Ironically, the SNP leadership in 2012 offered a multi-option referendum that would have included a question on more powers – a form of devolution max. This was turned down by the ConDems and Labour who arrogantly believed they could inflict a decisive defeat on the SNP and kill the threat of independence off. This colossal miscalculation has come back to haunt them with a vengeance.

As commentator and advisor to the capitalist establishment Andrew Rawnsley wrote in the Observer last weekend: “Had it been offered as a choice, I am certain there would have been a thumping majority for “devo max”. From that, I conclude this. If Scotland votes to terminate the union, a generation of Westminster politicians will have to reflect in their post-resignation memoirs on why they were so slow to see it coming and too late in shaping a response.”

Even in the event of No vote next Thursday, it’s clear that major new powers for Scotland are inevitable – demands for another referendum on independence could also follow quickly – as was the case in Quebec in the 1990’s.

A revolt against the political elite

As it is a majority vote for independence is now a distinct possibility. There is no doubt that there has been a significant swing towards Yes – especially in the working class areas of Scotland. As Socialist Party Scotland has explained many times hundreds of thousands of people see the referendum as a way to hit back at the elite politicians that are implementing austerity on behalf of big business.

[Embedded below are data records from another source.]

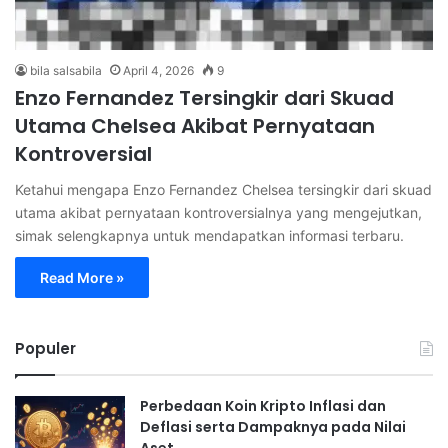
bila salsabila
April 4, 2026
9
Enzo Fernandez Tersingkir dari Skuad
Utama Chelsea Akibat Pernyataan
Kontroversial
Ketahui mengapa Enzo Fernandez Chelsea tersingkir dari skuad
utama akibat pernyataan kontroversialnya yang mengejutkan,
simak selengkapnya untuk mendapatkan informasi terbaru.
Read More »
Populer
Perbedaan Koin Kripto Inflasi dan
Deflasi serta Dampaknya pada Nilai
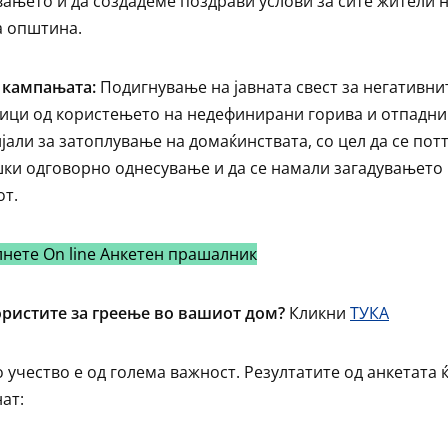
вањето и да создадеме поздрави услови за сите жители 
 општина.
 кампањата:
Подигнување на јавната свест за негативни
ици од користењето на недефинирани горива и отпадни
јали за затоплување на домаќинствата, со цел да се пот
ки одговорно однесување и да се намали загадувањето
от.
нете On line Анкетен прашалник
ристите за греење во вашиот дом?
Кликни
ТУКА
 учество е од голема важност. Резултатите од анкетата 
ат:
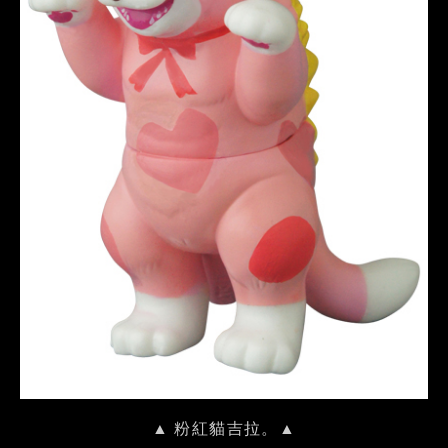
▲ 粉紅貓吉拉。▲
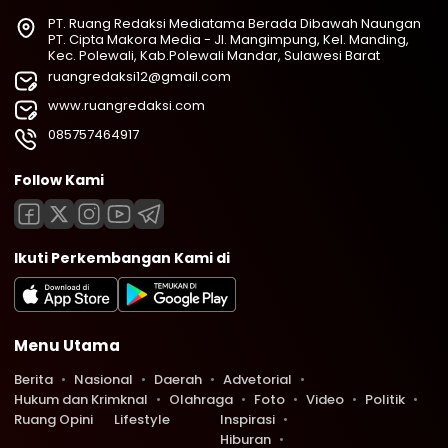
PT. Ruang Redaksi Mediatama Berada Dibawah Naungan
PT. Cipta Makora Media - Jl. Mangimpung, Kel. Manding,
Kec. Polewali, Kab.Polewali Mandar, Sulawesi Barat
ruangredaksi12@gmail.com
www.ruangredaksi.com
085757464917
Follow Kami
Ikuti Perkembangan Kami di
Menu Utama
Berita
Nasional
Daerah
Advetorial
Hukum dan Krimknal
Olahraga
Foto
Video
Politik
Ruang Opini
Lifestyle
Inspirasi
Hiburan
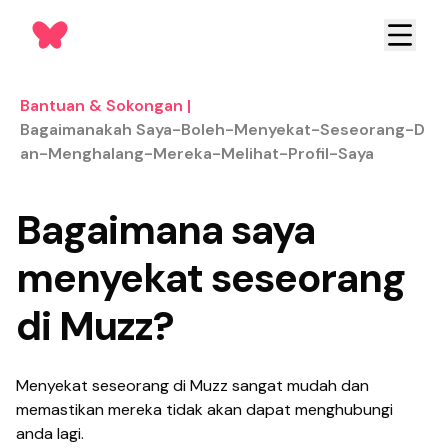
Bantuan & Sokongan
|
Bagaimanakah Saya-Boleh-Menyekat-Seseorang-D
An-Menghalang-Mereka-Melihat-Profil-Saya
Bagaimana saya
menyekat seseorang
di Muzz?
Menyekat seseorang di Muzz sangat mudah dan
memastikan mereka tidak akan dapat menghubungi
anda lagi.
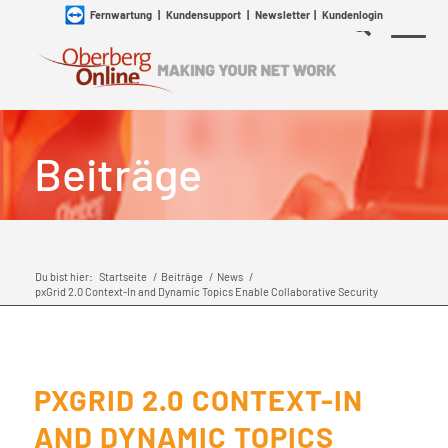
Fernwartung
|
Kundensupport
|
Newsletter
|
Kundenlogin
Beiträge
Du bist hier:
Startseite
/
Beiträge
/
News
/
pxGrid 2.0 Context-In and Dynamic Topics Enable Collaborative Security
PXGRID 2.0 CONTEXT-IN
AND DYNAMIC TOPICS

The YouGov poll underlines this point. Over the last four weeks support for Yes has increased among Labour voters from 18% to 35%. For those under the age of 40, from 39% to 60% and among working class voters, it’s up from 41% to 56%. Backing for independence has increased among women and has increased from 33% to 47%.

The opportunity to vote Yes is being taken up by big sections of the working class as a weapon to hit back at the hated Westminster political elite, those responsible for benefit cuts, wage freezes and savage public sector cuts. Its become a mass revolt by the victims of austerity against their class enemy.

In the absence, temporarily, of mass action organised by the trade unions against the cuts – advocated by the Socialist Party as a vital strategy in turning the tide against austerity – the referendum has taken on a proxy form of class struggle, reflecting the huge anger and desire for economic and social change.

Newspaper of the CWI in Scotland, campaigning for a 'yes' vote.
Newspaper of the CWI in Scotland, campaigning for a ‘yes’ vote.

Mass participation

Thousands of people were queuing-up at the council offices across Scotland last week to ensure they were included in the vote as the deadline for registration approached. An estimated 300,000 voters have registered in the last two months alone. The turnout is expected to be unprecedented, at over 80%.

The legacy of Thatcherism, the criminality of the poll tax, the miners strike, mass unemployment and the destruction of communities under the Tories, all feature as driving forces for voting Yes. “This is our turn now” is a common and widely held outlook. British capitalism is paying the price for its past as well as its present crimes.

Rejection of the establishment

The Labour leaders, who are promising to implement Tory austerity if elected, are hated almost as much as the Tories. At public meeting after public meeting the anger and disgust at Ed Miliband, Alistair Darling and especially Tony Blair is ferocious. The polling evidence is also damning. 61% don’t trust what Alistair Darling – the head of Better Together – has to say. 67% distrust Ed Miliband, who fares only slightly better than David Cameron, whose levels of distrust are currently at 73%.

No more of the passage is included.